EXERCISE PROMPT: Every entry below must be repeated exactly; skip the pictures.

GIVEN INFORMATION:
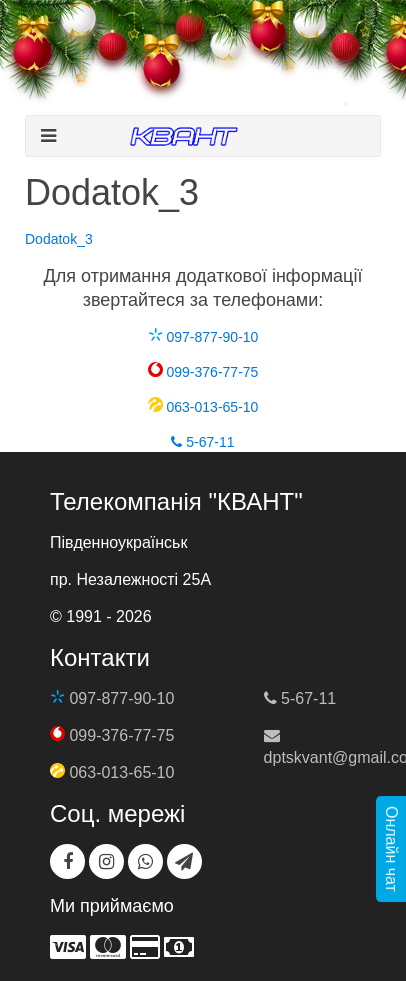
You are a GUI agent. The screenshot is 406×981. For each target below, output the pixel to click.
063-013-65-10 (203, 407)
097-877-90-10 (203, 337)
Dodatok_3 (59, 239)
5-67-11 (202, 442)
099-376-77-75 (203, 372)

ANSWER AREA:
You are a GUI agent. The screenshot is 406×981. For each target below, output the pixel to click.
063-013-65-10 (203, 407)
097-877-90-10 (203, 337)
Dodatok_3 (59, 239)
5-67-11 (202, 442)
099-376-77-75 (203, 372)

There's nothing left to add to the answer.